PhD student working on geomagnetic storms- these storms would cause changes in the earth's magnetic fields of hundreds of nanoTeslas, and cause electric fields of a few (<10) volts per km. Only reason why power networks are affected is because they span hundreds of Kms.
The geomagnetic storms are generally over long periods- low frequencies. From a quick glance at Wikipedia, this is unlike an EMP.
Solar storms can be extremely damaging to the power grid (and by extension, to electronics that is plugged directly into that grid). But, as you note, the distances required to produce a strong current are just too great for any home electronics to be affected.
There's a lot of mythology surrounding this, largely because valid information on nuclear EMP is conflated with EM effects accompanying CME (coronal mass ejections). There is some overlap between the two, but the differences are far bigger.
If your HDDs (or any other equipment) are inside a metal enclosure (like a standard PC case) and you unplug all external cables from it, it will be just fine. Any kind of metal enclosure with holes smaller than the wavelength of the radiation acts like a Faraday's cage, external EM field will not be able penetrate it. Solar storm generates a low frequency (very long wavelength) electromagnetic waves, so even a steel reinforced concrete construction (or any other metal net) with a good grounding would completely stop it.
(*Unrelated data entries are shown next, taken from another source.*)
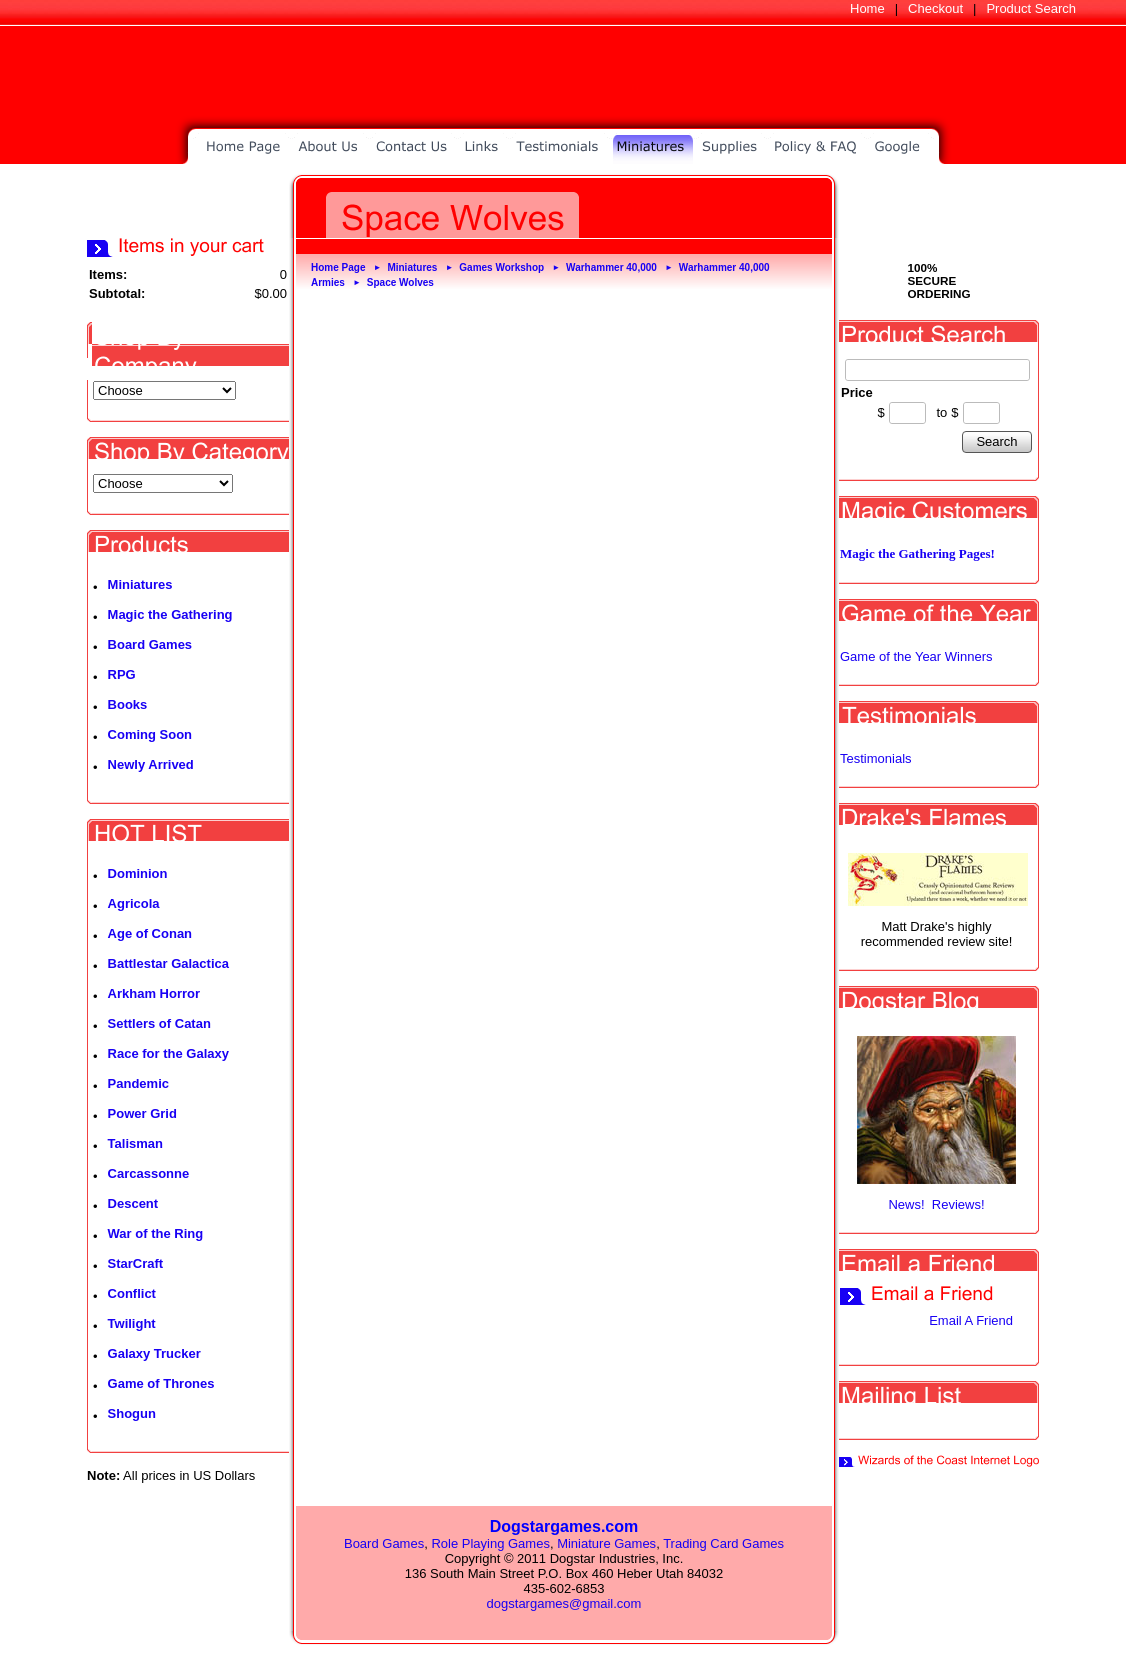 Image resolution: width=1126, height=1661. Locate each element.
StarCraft (136, 1263)
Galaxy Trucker (154, 1353)
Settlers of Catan (159, 1023)
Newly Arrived (151, 764)
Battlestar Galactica (168, 963)
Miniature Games (606, 1543)
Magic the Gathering (170, 614)
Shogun (132, 1413)
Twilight (132, 1323)
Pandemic (138, 1083)
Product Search (1031, 8)
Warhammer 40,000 (611, 267)
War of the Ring (156, 1233)
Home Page (338, 267)
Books (128, 704)
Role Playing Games (490, 1543)
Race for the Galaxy (168, 1053)
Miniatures (140, 584)
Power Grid (142, 1113)
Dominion (138, 873)
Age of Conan (150, 933)
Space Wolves (400, 282)
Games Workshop (501, 267)
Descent (133, 1203)
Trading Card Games (723, 1543)
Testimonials (876, 758)
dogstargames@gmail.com (564, 1603)
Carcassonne (149, 1173)
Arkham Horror (154, 993)
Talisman (135, 1143)
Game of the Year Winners (916, 656)
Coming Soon (150, 734)
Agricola (134, 903)
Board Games (150, 644)
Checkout (935, 8)
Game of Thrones (161, 1383)
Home (867, 8)
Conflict (132, 1293)
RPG (122, 674) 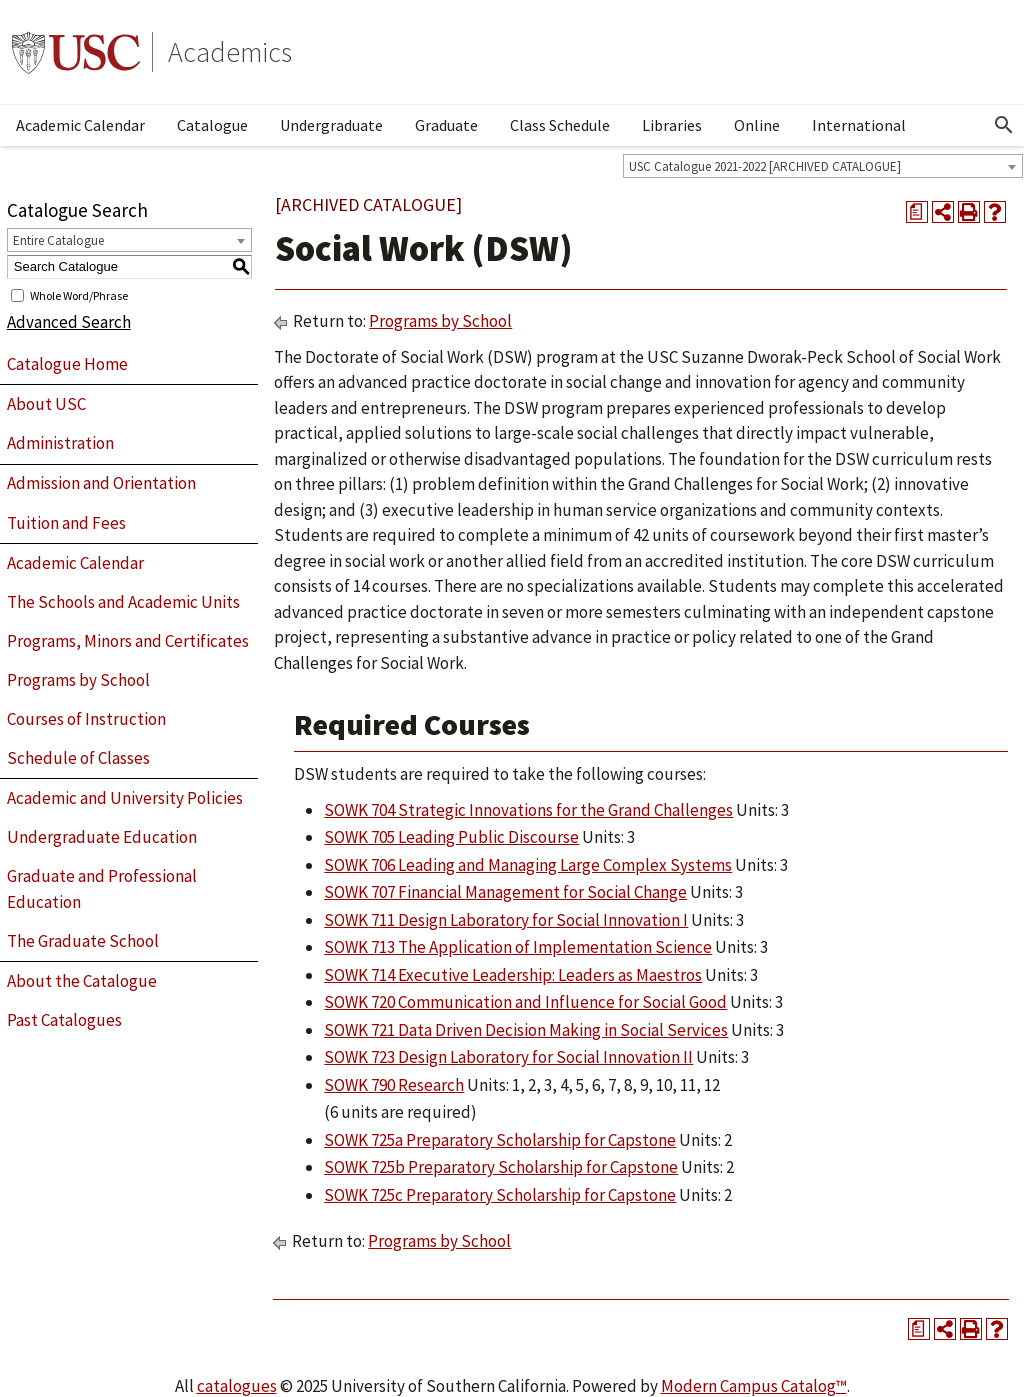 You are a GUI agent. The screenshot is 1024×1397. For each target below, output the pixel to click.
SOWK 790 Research (394, 1085)
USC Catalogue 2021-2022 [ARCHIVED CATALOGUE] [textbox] (765, 166)
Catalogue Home (67, 364)
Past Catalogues (64, 1020)
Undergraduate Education (102, 837)
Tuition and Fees (66, 523)
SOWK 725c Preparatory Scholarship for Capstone (500, 1195)
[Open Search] (1004, 125)
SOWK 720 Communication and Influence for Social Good (525, 1002)
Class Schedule (560, 125)
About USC (46, 404)
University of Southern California (76, 52)
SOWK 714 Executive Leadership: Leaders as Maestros (513, 975)
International (859, 125)
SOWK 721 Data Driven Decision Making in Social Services (526, 1030)
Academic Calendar (80, 125)
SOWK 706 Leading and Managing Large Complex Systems (528, 865)
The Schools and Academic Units (123, 602)
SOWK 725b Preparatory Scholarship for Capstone (501, 1167)
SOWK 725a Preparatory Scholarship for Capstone (500, 1140)
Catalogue (212, 125)
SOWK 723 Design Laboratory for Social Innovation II (508, 1057)
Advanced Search (69, 322)
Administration (60, 443)
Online (757, 125)
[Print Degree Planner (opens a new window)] (917, 212)
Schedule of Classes (78, 758)
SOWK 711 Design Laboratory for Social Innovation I (506, 920)
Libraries (672, 125)
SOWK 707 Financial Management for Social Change (505, 892)
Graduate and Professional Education (102, 889)
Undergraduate (331, 125)
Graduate (446, 125)
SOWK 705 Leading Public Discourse (451, 837)
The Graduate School (83, 941)
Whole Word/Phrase (79, 294)
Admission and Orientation (101, 483)
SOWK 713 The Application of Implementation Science (518, 947)
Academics (230, 52)
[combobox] (823, 166)
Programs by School (78, 680)
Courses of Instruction (86, 719)
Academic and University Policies (125, 798)
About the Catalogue (82, 981)
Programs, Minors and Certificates (128, 641)
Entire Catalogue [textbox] (58, 240)
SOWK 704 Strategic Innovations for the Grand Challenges (528, 810) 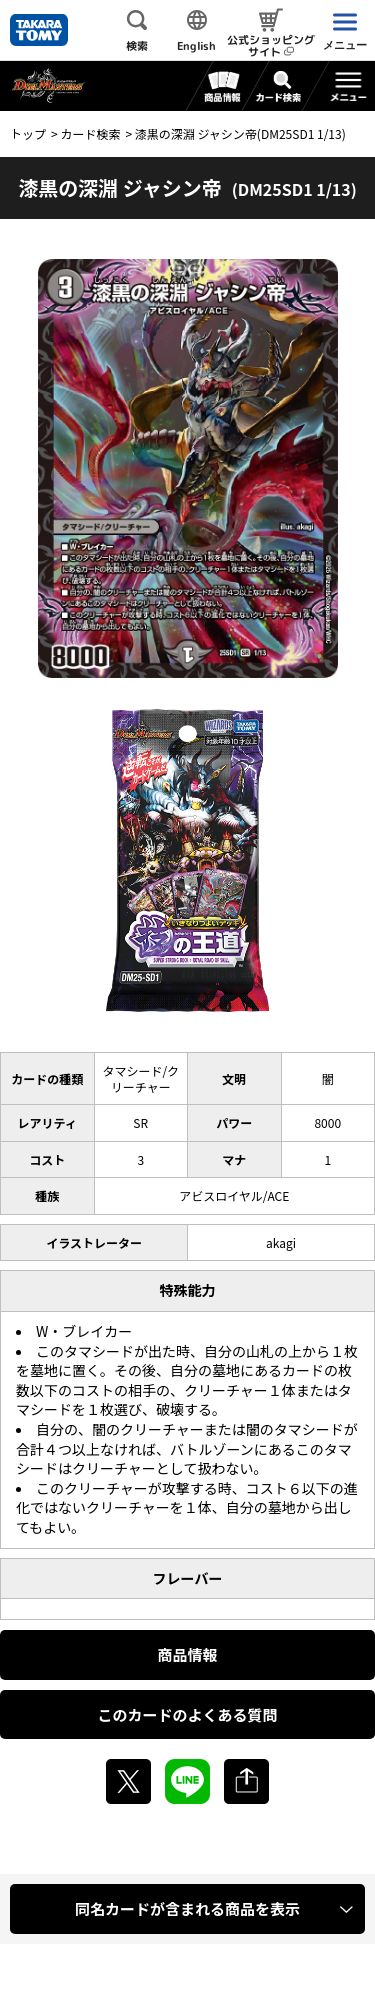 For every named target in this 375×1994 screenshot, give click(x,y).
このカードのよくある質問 (187, 1714)
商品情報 (187, 1654)
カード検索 (90, 133)
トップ (28, 133) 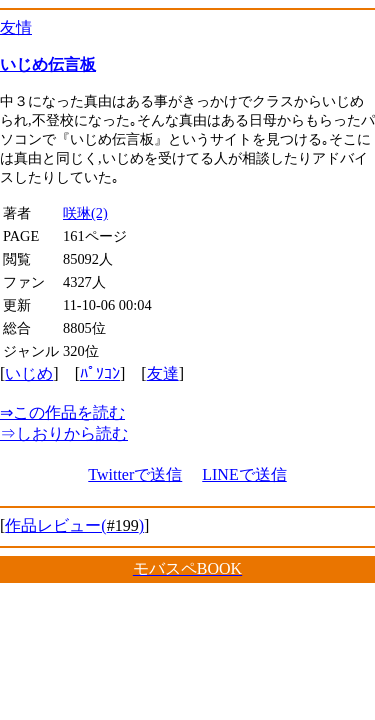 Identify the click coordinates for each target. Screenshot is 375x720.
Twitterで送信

Standard advice: the best thing you can do for protecting data is have an offsite backup. This could be as simple as Dropbox, Google Drive, Amazon S3, etc.
1. Cloud storage is likely to have a more resilient backup strategy;
2. Magnetic storms tend to be localized so you want to spread geographically. So if for example you copy data to hard drives and store them at home and work you're still in danger to a localized storm; and
3. And this is the big one. A single physical location exposes you to far more likely risks than solar storms such as fire, flooding and theft.
The geomagnetic storms are generally over long periods- low frequencies. From a quick glance at Wikipedia, this is unlike an EMP.
I really doubt they'd affect equipment like HDDs.